**Your assignment:** Write out everything in the records exactly, apart from the pictures.
-- Material provided follows --
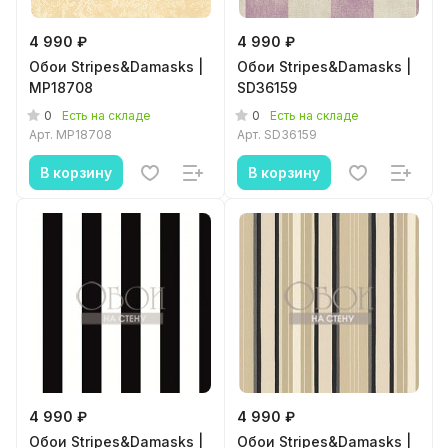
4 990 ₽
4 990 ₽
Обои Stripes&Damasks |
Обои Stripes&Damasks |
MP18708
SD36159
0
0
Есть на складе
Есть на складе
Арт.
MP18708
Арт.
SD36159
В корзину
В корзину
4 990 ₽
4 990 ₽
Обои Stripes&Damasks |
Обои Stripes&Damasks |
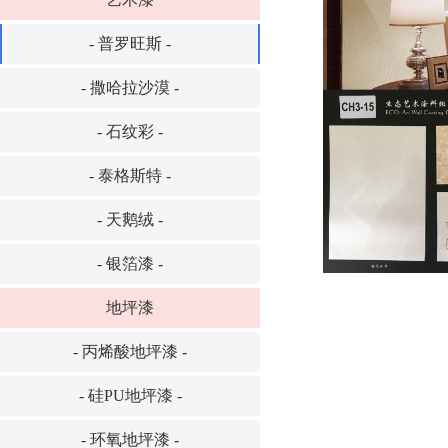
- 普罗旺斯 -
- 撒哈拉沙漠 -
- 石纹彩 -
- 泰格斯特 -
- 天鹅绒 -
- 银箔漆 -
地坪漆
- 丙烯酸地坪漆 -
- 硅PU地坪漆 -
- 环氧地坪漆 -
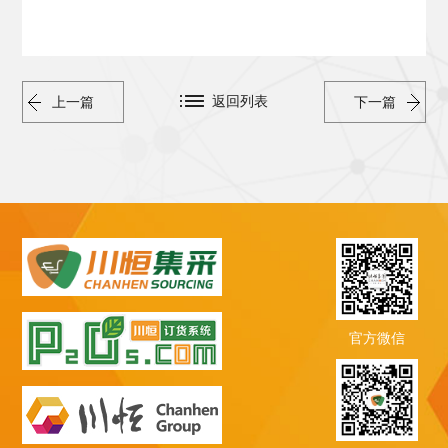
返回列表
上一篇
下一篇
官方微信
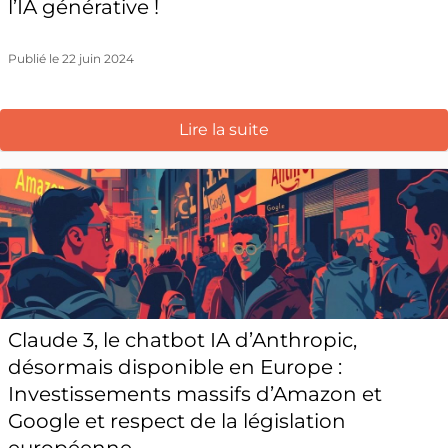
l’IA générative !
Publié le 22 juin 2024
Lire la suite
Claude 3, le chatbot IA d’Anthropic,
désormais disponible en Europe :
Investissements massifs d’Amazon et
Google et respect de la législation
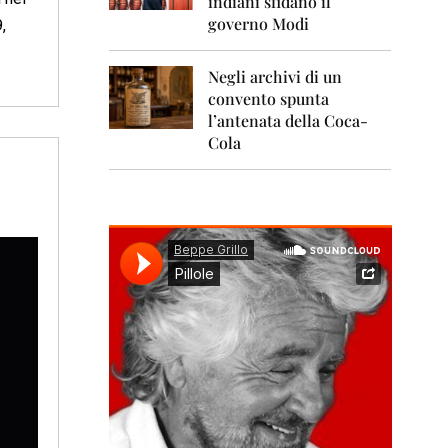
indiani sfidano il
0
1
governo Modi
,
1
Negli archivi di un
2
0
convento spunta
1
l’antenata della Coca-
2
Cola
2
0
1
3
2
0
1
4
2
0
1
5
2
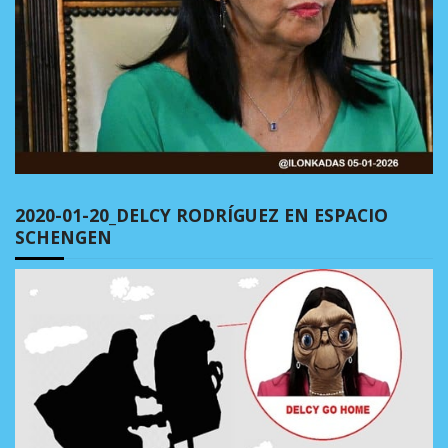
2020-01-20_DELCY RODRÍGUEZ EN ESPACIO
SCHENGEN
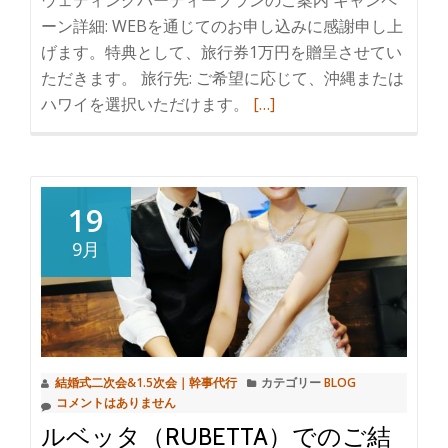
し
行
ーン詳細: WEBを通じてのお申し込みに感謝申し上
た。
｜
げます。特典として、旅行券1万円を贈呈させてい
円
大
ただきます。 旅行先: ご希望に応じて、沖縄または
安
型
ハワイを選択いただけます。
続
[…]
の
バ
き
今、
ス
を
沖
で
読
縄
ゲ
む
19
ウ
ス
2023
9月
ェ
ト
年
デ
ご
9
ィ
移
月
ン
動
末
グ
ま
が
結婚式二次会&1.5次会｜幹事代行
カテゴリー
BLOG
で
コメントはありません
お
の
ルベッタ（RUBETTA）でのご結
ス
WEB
-- Material provided concluded --
**Solution for this task:**
4 990 ₽
4 990 ₽
Обои Stripes&Damasks |
Обои Stripes&Damasks |
MP18708
SD36159
0
0
Есть на складе
Есть на складе
Арт.
MP18708
Арт.
SD36159
В корзину
В корзину
4 990 ₽
4 990 ₽
Обои Stripes&Damasks |
Обои Stripes&Damasks |
- 普罗旺斯 -
- 撒哈拉沙漠 -
- 石纹彩 -
- 泰格斯特 -
- 天鹅绒 -
- 银箔漆 -
地坪漆
- 丙烯酸地坪漆 -
- 硅PU地坪漆 -
- 环氧地坪漆 -
返回列表
上一篇
下一篇
官方微信
l’IA générative !
Publié le 22 juin 2024
Lire la suite
Claude 3, le chatbot IA d’Anthropic,
désormais disponible en Europe :
Investissements massifs d’Amazon et
Google et respect de la législation
indiani sfidano il
0
1
governo Modi
,
1
Negli archivi di un
2
0
convento spunta
1
l’antenata della Coca-
2
Cola
2
0
1
3
2
0
1
4
2
0
1
5
2
2020-01-20_DELCY RODRÍGUEZ EN ESPACIO
SCHENGEN
し
行
ーン詳細: WEBを通じてのお申し込みに感謝申し上
た。
｜
げます。特典として、旅行券1万円を贈呈させてい
円
大
ただきます。 旅行先: ご希望に応じて、沖縄または
安
型
ハワイを選択いただけます。
続
[…]
の
バ
き
今、
ス
を
沖
で
読
縄
ゲ
む
19
ウ
ス
2023
9月
ェ
ト
年
デ
ご
9
ィ
移
月
ン
動
末
グ
ま
が
結婚式二次会&1.5次会｜幹事代行
カテゴリー
BLOG
で
コメントはありません
お
の
ルベッタ（RUBETTA）でのご結
ス
WEB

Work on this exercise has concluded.